Advokasi Startegi Pembangunan Rendah Emisi di Tingkat Desa

UU No. 6 Tahun 2014 Tentang Desa memberikan keleluasaan finansial dan politik bagi desa-desa di Indonesia untuk membangun daerahnya masing-masing. Mempertimbangkan potensi transformatif dari undang-undang tersebut, LESTARI menggunakan kesempatannya untuk memfasilitasi penyusunan Rencana Pembangunan Jangka Menengah Desa (RPJM-Des) yang memprioritaskan Strategi Pembangunan Rendah Emisi atau Low Emission Development Strategies (LEDS) dan konservasi hutan.
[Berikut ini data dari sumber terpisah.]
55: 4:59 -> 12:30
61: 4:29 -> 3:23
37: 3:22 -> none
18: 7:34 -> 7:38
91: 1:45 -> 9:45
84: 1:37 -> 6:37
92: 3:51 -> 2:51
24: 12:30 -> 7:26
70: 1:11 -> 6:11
Di Desa Lawe Cimanok, Aceh Selatan, LESTARI bekerja dengan komunitas-komunitas lokal, pemerintah daerah, dan badan pengelola hutan setempat untuk mengadvokasikan perlindungan area resapan air melalui konservasi hutan di hulu. Masyarakat lokal telah mengapresiasi fakta bahwa hutan memiliki peran vital dalam mengatur kualitas dan kuantitas air bersih yang mereka butuhkan sehari-hari. Oleh karena itu, misi baru desa yang terdapat di dalam RPJM-Des yang difasilitasi oleh LESTARI secara eksplisit menyatakan bahwa pengelolaan sumber daya alam yang berkelanjutan adalah kunci bagi pembangunan dan peningkatan kesejahteraan rakyat.
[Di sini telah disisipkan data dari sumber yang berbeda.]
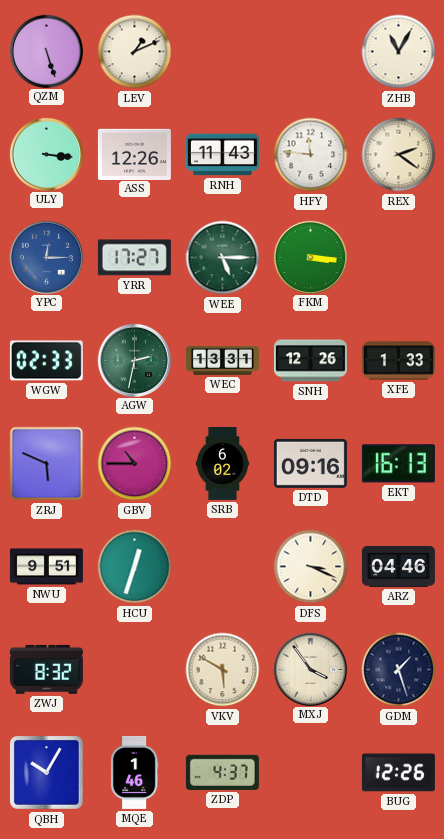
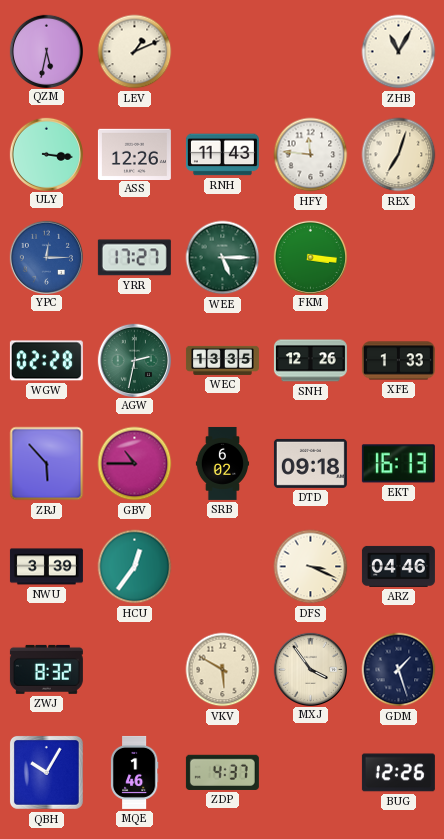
QZM: 5:27 -> 5:32
REX: 2:21 -> 7:03
WGW: 02:33 -> 02:28
WEC: 13:31 -> 13:35
ZRJ: 5:49 -> 5:53
DTD: 09:16 -> 09:18
NWU: 9:51 -> 3:39
HCU: 12:33 -> 12:36
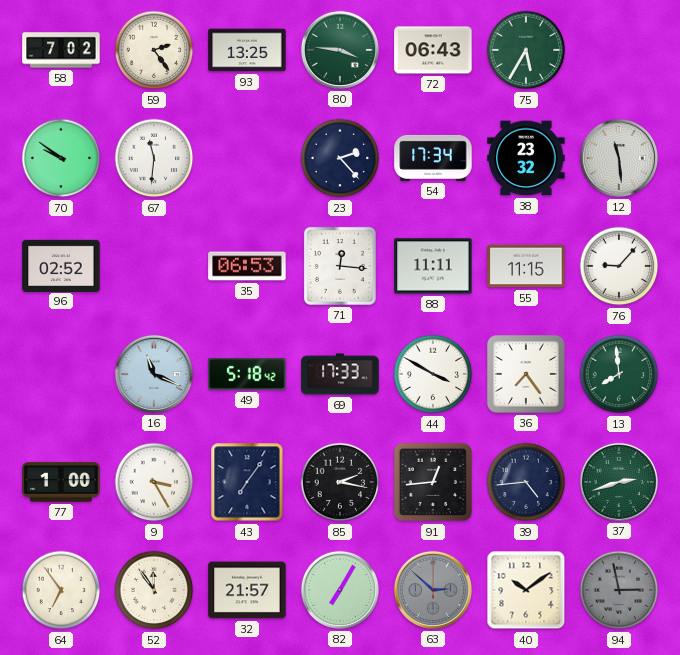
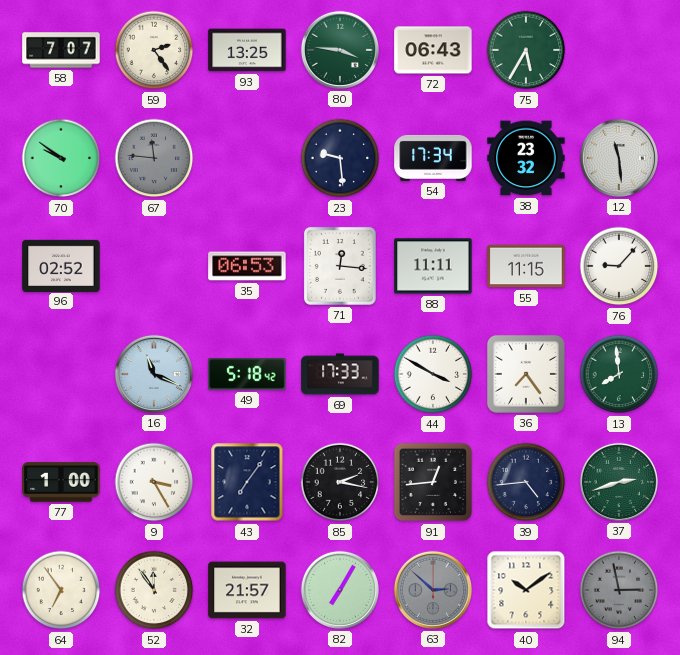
58: 7:02 -> 7:07
67: 11:31 -> 11:46
67 dial: white -> grey
23: 2:23 -> 9:29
Untuk meningkatkan pengaruhnya, LESTARI mengaplikasikan pendekatan pengelompokan di sepanjang DAS (Daerah Aliran Sungai) sebagai usaha untuk melibatkan desa-desa sekitar yang bergantung pada daerah reasapan air yang sama. Menggunakan Lawe Cimanok sebagai proyek percontohan, LESTARI juga memfasilitasi 26 RPJM-Des yang berorientasi konservasi dengan berbagai pemda di Lansekap Leuser di Tahun Kedua operasi LESTARI yang memang menekankan pada pengelolaan sumber daya alam  secara keberlanjutan.
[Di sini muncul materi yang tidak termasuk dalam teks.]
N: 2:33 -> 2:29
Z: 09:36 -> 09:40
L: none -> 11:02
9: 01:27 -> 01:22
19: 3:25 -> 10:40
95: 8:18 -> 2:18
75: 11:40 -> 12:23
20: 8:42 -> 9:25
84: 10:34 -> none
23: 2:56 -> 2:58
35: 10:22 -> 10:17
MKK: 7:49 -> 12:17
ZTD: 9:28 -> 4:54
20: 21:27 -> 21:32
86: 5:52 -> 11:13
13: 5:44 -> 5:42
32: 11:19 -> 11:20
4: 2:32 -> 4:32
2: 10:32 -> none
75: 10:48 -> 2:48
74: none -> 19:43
“Usaha individual kami dalam melindungi hutan sebagai sumber air hanya akan sukses jika dibantu oleh desa-desa sekitar yang berada di daerah resapan yang sama. Oleh karena itu, pertemuan komunitas ini dianggap penting dan saya harap kami akan mencapai persetujuan pada beberapa hal. Saya harus berterima kasih kepada LESTARI atas usahanya yang tidak henti dalam memfasilitasi pertemuan antara KPH dan desa-desa di sekitar daerah resapan air.”